45 Hook 16.5 Length 14.5 Breakpoint Shape
Core Design: The inverted light bulb Camber symmetric core boasts a high RG of 2.57 with an very low Diff of .009. We never saw more than 2” of track flare with any of our layouts (3”, 4”, 5” pin from PAP). This is all about length with a controlled move downlane.
Coverstock: The Reactor core is Storm’s tamest reactive cover. There will be three color schemes to choose from: a pink and purple pearl, a Kona blue with silver pearl, and a solid blend of black and teal. All three are 1500-grit factory polished. Oil traction is limited, while response time off friction areas is moderate.
Manufacturer’s Intent: “The new Tropical Breeze isn’t just eye candy,” says a Storm spokesman. “The Camber core’s inverted light bulb shape has real substance. It provides more predictability and control than the Tropical Heat, so it’s the perfect complement to the Tropical line.”

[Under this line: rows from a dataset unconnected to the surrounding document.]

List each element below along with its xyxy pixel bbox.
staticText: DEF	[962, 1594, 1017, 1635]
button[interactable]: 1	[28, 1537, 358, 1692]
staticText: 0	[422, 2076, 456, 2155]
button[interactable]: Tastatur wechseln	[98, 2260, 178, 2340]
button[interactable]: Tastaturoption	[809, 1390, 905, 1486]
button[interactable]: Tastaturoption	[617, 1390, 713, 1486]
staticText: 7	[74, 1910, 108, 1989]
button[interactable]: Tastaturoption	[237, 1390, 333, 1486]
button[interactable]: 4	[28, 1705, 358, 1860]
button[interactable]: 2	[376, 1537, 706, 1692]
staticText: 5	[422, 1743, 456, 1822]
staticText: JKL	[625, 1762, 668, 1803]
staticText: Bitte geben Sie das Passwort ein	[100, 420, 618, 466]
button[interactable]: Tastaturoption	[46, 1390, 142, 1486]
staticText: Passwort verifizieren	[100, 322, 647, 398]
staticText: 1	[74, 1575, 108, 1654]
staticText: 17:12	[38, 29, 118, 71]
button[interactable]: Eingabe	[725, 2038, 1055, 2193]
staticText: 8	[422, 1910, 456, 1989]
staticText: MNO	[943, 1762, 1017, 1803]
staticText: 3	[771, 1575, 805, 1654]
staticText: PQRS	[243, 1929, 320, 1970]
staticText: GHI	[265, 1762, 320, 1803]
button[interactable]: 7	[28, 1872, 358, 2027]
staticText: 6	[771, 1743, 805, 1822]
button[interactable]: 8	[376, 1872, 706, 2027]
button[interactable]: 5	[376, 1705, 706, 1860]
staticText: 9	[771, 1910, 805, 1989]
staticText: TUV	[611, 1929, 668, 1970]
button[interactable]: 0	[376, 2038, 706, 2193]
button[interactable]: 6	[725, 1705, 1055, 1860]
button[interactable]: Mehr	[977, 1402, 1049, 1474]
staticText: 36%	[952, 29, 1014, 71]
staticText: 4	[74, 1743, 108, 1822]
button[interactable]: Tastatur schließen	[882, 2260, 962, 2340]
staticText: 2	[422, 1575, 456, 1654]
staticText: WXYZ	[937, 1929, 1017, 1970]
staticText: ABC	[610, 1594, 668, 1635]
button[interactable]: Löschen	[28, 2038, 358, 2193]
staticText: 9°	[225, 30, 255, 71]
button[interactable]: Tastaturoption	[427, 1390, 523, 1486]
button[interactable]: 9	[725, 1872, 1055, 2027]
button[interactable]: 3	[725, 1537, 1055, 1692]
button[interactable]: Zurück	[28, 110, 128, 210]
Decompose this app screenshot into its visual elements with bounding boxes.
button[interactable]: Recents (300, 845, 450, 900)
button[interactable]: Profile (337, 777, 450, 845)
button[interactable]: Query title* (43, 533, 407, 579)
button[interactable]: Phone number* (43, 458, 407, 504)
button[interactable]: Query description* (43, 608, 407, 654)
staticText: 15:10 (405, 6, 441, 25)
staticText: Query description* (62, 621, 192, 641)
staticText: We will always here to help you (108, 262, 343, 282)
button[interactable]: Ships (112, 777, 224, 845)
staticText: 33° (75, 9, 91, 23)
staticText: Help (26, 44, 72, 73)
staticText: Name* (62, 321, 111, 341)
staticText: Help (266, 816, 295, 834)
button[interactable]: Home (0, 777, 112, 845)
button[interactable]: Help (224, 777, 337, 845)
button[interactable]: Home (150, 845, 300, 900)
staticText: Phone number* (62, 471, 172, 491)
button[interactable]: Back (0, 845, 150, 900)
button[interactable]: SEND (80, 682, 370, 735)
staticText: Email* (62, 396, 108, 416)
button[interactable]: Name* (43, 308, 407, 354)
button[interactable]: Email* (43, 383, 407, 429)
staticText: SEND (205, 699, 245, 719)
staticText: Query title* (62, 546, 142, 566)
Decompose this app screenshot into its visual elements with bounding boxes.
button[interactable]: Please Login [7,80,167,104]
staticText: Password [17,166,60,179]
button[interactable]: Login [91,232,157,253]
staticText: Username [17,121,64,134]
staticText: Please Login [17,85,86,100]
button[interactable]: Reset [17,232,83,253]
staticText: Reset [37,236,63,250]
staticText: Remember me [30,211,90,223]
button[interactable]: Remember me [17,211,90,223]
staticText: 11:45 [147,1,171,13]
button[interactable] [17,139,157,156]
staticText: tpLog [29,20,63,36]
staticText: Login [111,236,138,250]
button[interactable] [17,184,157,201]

Test Results: Creating a ball motion just a sprinkle stronger than a urethane is a challenging task with today’s powerful cores and covers. Storm decided to dial down the core strength significantly to achieve the proper look. We found we could park it in the friction lane with either the solid or pearl version of the Breeze. We saw easier length when compared to a like-drilled pearl Natural, yet a modicum stronger off friction areas. Hitting power was very good with good releases, but not with missed releases. Compared to a similarly drilled Tropical Heat pearl, the Breeze provided 4-6 boards less total hook, 1-2 feet more length and a much smoother response downlane.
When to Use: The Breeze is designed for dry to light-medium oil volumes. Our testing showed that the drier the pattern, the better the looks we saw. Bowlers will need to send the ball toward friction for the tame core/cover combo to strut its docile self. Power players, slower speed types, and higher rev-to-speed ratio bowlers will all find a niche for the new Breeze line. We highly recommend using this ball on its intended lane condition only, as scuffing did little to increase its motion in heavier oil.